Step 5: Build a mock exam schedule that matches your exam time.

If your AZ-104 exam is at 10 a.m. on Tuesday, take your practice tests at 10 a.m. on a Tuesday. Your brain is in the same state. You’ll catch timing problems before the real exam.

What To Focus On (And What To Skip)

Focus on this:

  • Microsoft Learn’s official practice assessments (free, exact question format).
  • The Azure CLI and PowerShell syntax for the top 5 commands: az group create, az role assignment create, az vm create, az storage account create, az network vnet create. Know the parameter names.
  • Role-Based Access Control (RBAC) scenarios. These appear in 15–20% of questions. Understand Owner vs Contributor vs Reader vs custom roles.
  • Virtual network and subnet configuration. Appears in 12–15% of questions.

Skip this:

  • Azure Architecture Framework deep dives (not on AZ-104).
  • Advanced troubleshooting scenarios (AZ-104 tests setup and configuration, not complex diagnostics).
  • Memorizing every single Azure service. Focus on the 8–10 core services: VMs, App Service, SQL Database, Storage, Virtual Networks, Cosmos DB, Key Vault, Azure AD.
  • Watching long YouTube videos. Watch targeted 5-minute videos on specific topics only.

Your Next Move

Stop studying today.

Take a full practice test tomorrow (120 minutes, timed, no breaks). Use the Microsoft Learn assessment or a paid platform like Whizlabs or MeasureUp. Record your exact score and which question types you got wrong.

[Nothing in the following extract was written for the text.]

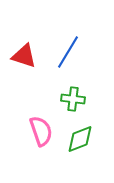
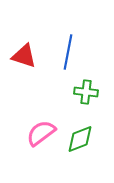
blue line: rotated 20 degrees counterclockwise
green cross: moved 13 px right, 7 px up
pink semicircle: moved 2 px down; rotated 108 degrees counterclockwise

Now, identify your three weakest areas (e.g., “RBAC scenarios,” “virtual network configuration,” “storage account settings”). Spend 4 hours—not 20—focused only on those three areas using Microsoft Learn’s modules.

Take another timed practice test in 3 days. Your score should be 40+ points higher.

If it is, schedule your AZ-104 exam for 10 days out. If it’s not, reply with your practice test results and question categories you’re still missing. Adjust the focus areas and repeat.

You don’t need more study time. You need the right study direction and a faster reading pace under pressure.

Book your exam slot now. The deadline pressure works in your favor.